U.S. House of Representatives has approved a bill to raise the federal minimum wage, which has the potential to more than double the $7.25 per hour rate that has been in place for a decade.

The legislation, which passed almost entirely along party lines, in a 231-199 vote on Thursday, called for a gradual increase to $15 by 2025, as well as a phasing out of the lower minimum wage paid to tipped workers. This marks the first time since 2007 that the Democratic-held chamber has moved to increase the minimum wage.

Today, the District of Columbia and 29 states, including New York, boast higher pay floors than at the federal level, with seven states already enforcing a $15 minimum wage.

However, the bill will likely face heavy resistance in the Republican-led Senate over concerns that the higher pay will burden small businesses and potentially slow employment growth. A new report from the nonpartisan Congressional Budget Office predicted that a $15 an hour minimum wage would pull 1.3 million Americans out of poverty but would also cost the United States 1.3 million jobs by 2024.

In the retail sector, though, some companies have individually set out to back the federal minimum wage hike with raises of their own.

Last January, Walmart said it was raising its starting wage to $11, reaping the benefits of the tax reform law that slashed corporate rates. Target also stepped up its minimum hourly pay to $13 in April, with plans to raise that number to $15 by 2020.

That same month, Amazon made headlines when CEO and founder Jeff Bezos issued a challenge to rivals to match its employee benefits and minimum wage of $15, which was increased in November and impacted more than 250,000 full-time, part-time and temporary employees.
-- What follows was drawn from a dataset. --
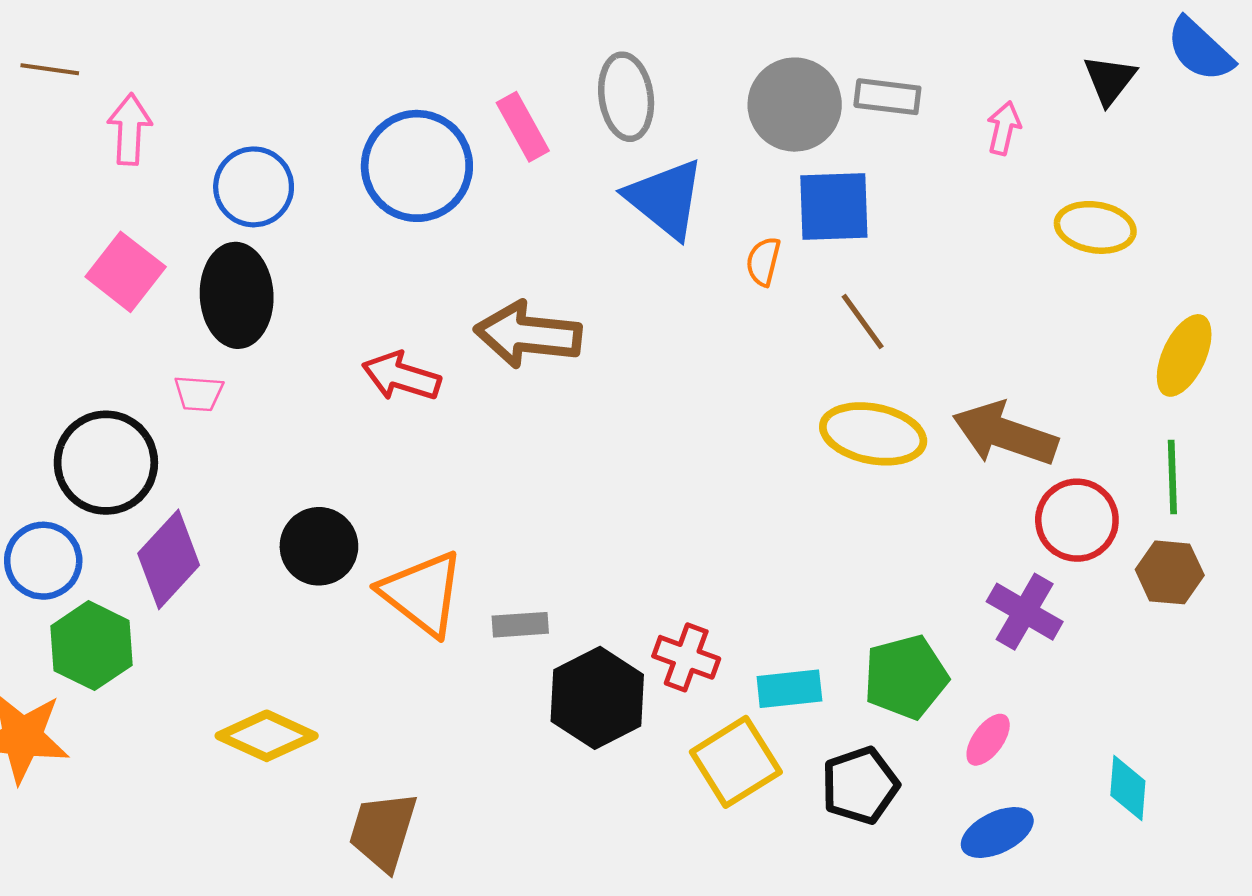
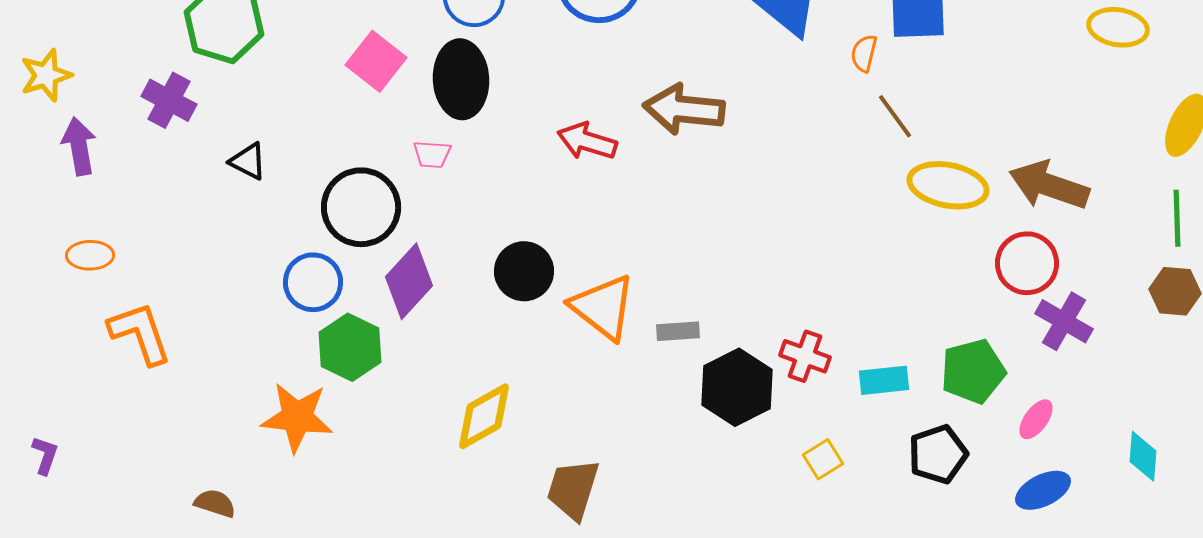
brown line: (863, 321) -> (895, 116), moved
red circle: (1077, 520) -> (1027, 263), moved
yellow diamond: (267, 736) -> (484, 416), turned -54
yellow square: (736, 762) -> (823, 459), moved, size x0.6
But some remain convinced that minimum wage hikes will translate to payroll cuts and more automation. Such was the case when Walmart announced plans to lay off nearly 10,000 workers on the same day it announced an increase in wages. As retailers shrink their physical footprints and amp up e-commerce, they rely less and less on cashiers and sales associates, who are typically among the industry’s lowest-paid positions.
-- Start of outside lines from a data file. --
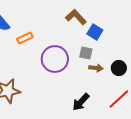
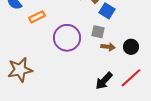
black arrow: (81, 102) -> (104, 81), moved

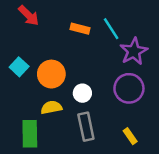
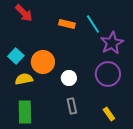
yellow semicircle: (51, 107) -> (24, 79), moved
gray rectangle: (86, 127) -> (72, 106), size x0.7

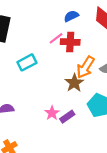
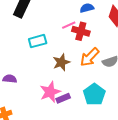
brown star: (74, 83) -> (61, 62), moved
pink star: (52, 113) -> (50, 92), size x1.5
According to outplacement firm Challenger, Gray and Christmas, the retail industry has trimmed more jobs than any other sector for three years running. However, VP Andrew Challenger rejected rumors of a mass tech takeover, adding that the jobs impacted by automation are “the ones with the lowest wages in the infrastructure of any company anyway, and so by eliminating some of those jobs, it raises the average wage for jobs that can’t be automated away.”